_Your objective:_
The expected answer is the data below, retyped exactly.

"""

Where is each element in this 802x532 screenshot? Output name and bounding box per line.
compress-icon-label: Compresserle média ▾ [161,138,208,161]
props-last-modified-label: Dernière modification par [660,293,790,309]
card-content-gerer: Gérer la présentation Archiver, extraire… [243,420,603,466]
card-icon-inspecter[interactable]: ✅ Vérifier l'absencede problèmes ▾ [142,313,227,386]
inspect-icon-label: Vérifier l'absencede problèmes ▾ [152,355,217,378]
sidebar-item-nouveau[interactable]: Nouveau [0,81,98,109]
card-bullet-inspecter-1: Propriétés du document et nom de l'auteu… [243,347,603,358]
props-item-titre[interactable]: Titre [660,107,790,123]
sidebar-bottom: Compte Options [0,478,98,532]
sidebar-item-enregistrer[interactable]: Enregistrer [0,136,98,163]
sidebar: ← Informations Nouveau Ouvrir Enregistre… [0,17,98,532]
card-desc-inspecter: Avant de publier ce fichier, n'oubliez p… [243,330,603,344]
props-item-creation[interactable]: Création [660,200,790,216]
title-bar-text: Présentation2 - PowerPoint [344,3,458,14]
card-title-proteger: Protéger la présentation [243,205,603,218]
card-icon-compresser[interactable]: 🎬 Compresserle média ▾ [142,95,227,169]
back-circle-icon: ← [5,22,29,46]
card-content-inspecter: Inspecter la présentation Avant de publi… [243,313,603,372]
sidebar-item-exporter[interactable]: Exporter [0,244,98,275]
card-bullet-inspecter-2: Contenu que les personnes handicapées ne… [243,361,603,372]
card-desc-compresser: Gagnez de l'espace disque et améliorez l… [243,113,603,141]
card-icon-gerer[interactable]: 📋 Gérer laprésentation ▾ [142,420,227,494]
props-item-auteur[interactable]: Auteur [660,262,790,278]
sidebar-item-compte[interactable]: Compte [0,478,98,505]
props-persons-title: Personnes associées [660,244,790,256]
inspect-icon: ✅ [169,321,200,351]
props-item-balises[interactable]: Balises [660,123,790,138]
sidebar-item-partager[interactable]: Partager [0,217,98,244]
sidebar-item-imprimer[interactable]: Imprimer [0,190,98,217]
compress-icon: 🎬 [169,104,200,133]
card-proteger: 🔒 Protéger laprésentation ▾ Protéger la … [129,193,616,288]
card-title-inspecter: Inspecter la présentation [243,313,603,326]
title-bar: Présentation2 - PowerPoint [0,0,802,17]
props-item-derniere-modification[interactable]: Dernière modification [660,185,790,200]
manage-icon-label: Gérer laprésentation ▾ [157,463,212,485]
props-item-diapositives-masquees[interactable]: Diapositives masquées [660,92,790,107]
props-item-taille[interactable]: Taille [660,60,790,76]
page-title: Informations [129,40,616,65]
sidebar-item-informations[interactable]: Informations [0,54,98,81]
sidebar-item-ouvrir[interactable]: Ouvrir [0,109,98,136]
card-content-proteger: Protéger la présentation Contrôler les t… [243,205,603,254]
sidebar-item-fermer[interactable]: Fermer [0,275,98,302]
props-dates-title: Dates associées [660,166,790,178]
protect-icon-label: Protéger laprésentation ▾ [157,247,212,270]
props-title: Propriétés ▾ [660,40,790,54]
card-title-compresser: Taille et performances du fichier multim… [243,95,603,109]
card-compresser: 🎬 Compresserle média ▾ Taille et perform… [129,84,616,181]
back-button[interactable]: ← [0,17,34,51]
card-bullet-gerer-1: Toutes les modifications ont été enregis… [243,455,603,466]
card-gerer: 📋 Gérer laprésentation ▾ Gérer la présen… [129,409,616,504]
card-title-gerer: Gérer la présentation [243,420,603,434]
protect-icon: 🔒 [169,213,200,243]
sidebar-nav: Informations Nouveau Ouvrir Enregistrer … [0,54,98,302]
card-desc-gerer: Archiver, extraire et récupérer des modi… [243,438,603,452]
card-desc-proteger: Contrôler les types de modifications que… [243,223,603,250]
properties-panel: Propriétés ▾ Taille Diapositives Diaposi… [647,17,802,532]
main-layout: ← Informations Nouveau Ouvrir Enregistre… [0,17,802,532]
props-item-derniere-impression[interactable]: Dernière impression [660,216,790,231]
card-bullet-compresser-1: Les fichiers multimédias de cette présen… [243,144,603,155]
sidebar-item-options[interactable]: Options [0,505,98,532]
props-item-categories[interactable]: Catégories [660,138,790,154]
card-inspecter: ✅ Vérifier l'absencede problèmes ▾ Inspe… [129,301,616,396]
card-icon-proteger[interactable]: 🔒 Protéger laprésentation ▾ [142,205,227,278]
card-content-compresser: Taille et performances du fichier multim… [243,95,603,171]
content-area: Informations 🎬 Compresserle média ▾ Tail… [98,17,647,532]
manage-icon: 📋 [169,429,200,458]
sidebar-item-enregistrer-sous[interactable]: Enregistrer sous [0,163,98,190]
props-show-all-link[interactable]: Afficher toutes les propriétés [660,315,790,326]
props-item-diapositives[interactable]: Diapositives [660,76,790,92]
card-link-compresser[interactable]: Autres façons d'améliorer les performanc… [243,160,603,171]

"""

_The completed task:_
Where is each element in this 802x532 screenshot? Output name and bounding box per line.
compress-icon-label: Compresserle média ▾ [161,138,208,161]
props-last-modified-label: Dernière modification par [660,293,790,309]
card-content-gerer: Gérer la présentation Archiver, extraire… [243,420,603,466]
card-icon-inspecter[interactable]: ✅ Vérifier l'absencede problèmes ▾ [142,313,227,386]
inspect-icon-label: Vérifier l'absencede problèmes ▾ [152,355,217,378]
sidebar-item-nouveau[interactable]: Nouveau [0,81,98,109]
card-bullet-inspecter-1: Propriétés du document et nom de l'auteu… [243,347,603,358]
props-item-titre[interactable]: Titre [660,107,790,123]
sidebar-bottom: Compte Options [0,478,98,532]
sidebar-item-enregistrer[interactable]: Enregistrer [0,136,98,163]
sidebar: ← Informations Nouveau Ouvrir Enregistre… [0,17,98,532]
card-desc-inspecter: Avant de publier ce fichier, n'oubliez p… [243,330,603,344]
props-item-creation[interactable]: Création [660,200,790,216]
title-bar-text: Présentation2 - PowerPoint [344,3,458,14]
card-title-proteger: Protéger la présentation [243,205,603,218]
card-icon-compresser[interactable]: 🎬 Compresserle média ▾ [142,95,227,169]
back-circle-icon: ← [5,22,29,46]
card-content-inspecter: Inspecter la présentation Avant de publi… [243,313,603,372]
sidebar-item-exporter[interactable]: Exporter [0,244,98,275]
card-bullet-inspecter-2: Contenu que les personnes handicapées ne… [243,361,603,372]
card-desc-compresser: Gagnez de l'espace disque et améliorez l… [243,113,603,141]
card-icon-gerer[interactable]: 📋 Gérer laprésentation ▾ [142,420,227,494]
props-item-auteur[interactable]: Auteur [660,262,790,278]
sidebar-item-compte[interactable]: Compte [0,478,98,505]
props-persons-title: Personnes associées [660,244,790,256]
inspect-icon: ✅ [169,321,200,351]
props-item-balises[interactable]: Balises [660,123,790,138]
sidebar-item-partager[interactable]: Partager [0,217,98,244]
sidebar-item-imprimer[interactable]: Imprimer [0,190,98,217]
compress-icon: 🎬 [169,104,200,133]
card-proteger: 🔒 Protéger laprésentation ▾ Protéger la … [129,193,616,288]
card-title-inspecter: Inspecter la présentation [243,313,603,326]
title-bar: Présentation2 - PowerPoint [0,0,802,17]
props-item-derniere-modification[interactable]: Dernière modification [660,185,790,200]
manage-icon-label: Gérer laprésentation ▾ [157,463,212,485]
props-item-diapositives-masquees[interactable]: Diapositives masquées [660,92,790,107]
props-item-taille[interactable]: Taille [660,60,790,76]
page-title: Informations [129,40,616,65]
sidebar-item-informations[interactable]: Informations [0,54,98,81]
sidebar-item-ouvrir[interactable]: Ouvrir [0,109,98,136]
card-content-proteger: Protéger la présentation Contrôler les t… [243,205,603,254]
sidebar-item-fermer[interactable]: Fermer [0,275,98,302]
props-dates-title: Dates associées [660,166,790,178]
protect-icon-label: Protéger laprésentation ▾ [157,247,212,270]
props-title: Propriétés ▾ [660,40,790,54]
card-title-compresser: Taille et performances du fichier multim… [243,95,603,109]
card-compresser: 🎬 Compresserle média ▾ Taille et perform… [129,84,616,181]
back-button[interactable]: ← [0,17,34,51]
card-bullet-gerer-1: Toutes les modifications ont été enregis… [243,455,603,466]
card-gerer: 📋 Gérer laprésentation ▾ Gérer la présen… [129,409,616,504]
card-title-gerer: Gérer la présentation [243,420,603,434]
protect-icon: 🔒 [169,213,200,243]
sidebar-nav: Informations Nouveau Ouvrir Enregistrer … [0,54,98,302]
card-desc-gerer: Archiver, extraire et récupérer des modi… [243,438,603,452]
card-desc-proteger: Contrôler les types de modifications que… [243,223,603,250]
properties-panel: Propriétés ▾ Taille Diapositives Diaposi… [647,17,802,532]
main-layout: ← Informations Nouveau Ouvrir Enregistre… [0,17,802,532]
props-item-derniere-impression[interactable]: Dernière impression [660,216,790,231]
card-bullet-compresser-1: Les fichiers multimédias de cette présen… [243,144,603,155]
sidebar-item-options[interactable]: Options [0,505,98,532]
props-item-categories[interactable]: Catégories [660,138,790,154]
card-inspecter: ✅ Vérifier l'absencede problèmes ▾ Inspe… [129,301,616,396]
card-icon-proteger[interactable]: 🔒 Protéger laprésentation ▾ [142,205,227,278]
card-content-compresser: Taille et performances du fichier multim… [243,95,603,171]
content-area: Informations 🎬 Compresserle média ▾ Tail… [98,17,647,532]
manage-icon: 📋 [169,429,200,458]
sidebar-item-enregistrer-sous[interactable]: Enregistrer sous [0,163,98,190]
props-show-all-link[interactable]: Afficher toutes les propriétés [660,315,790,326]
props-item-diapositives[interactable]: Diapositives [660,76,790,92]
card-link-compresser[interactable]: Autres façons d'améliorer les performanc… [243,160,603,171]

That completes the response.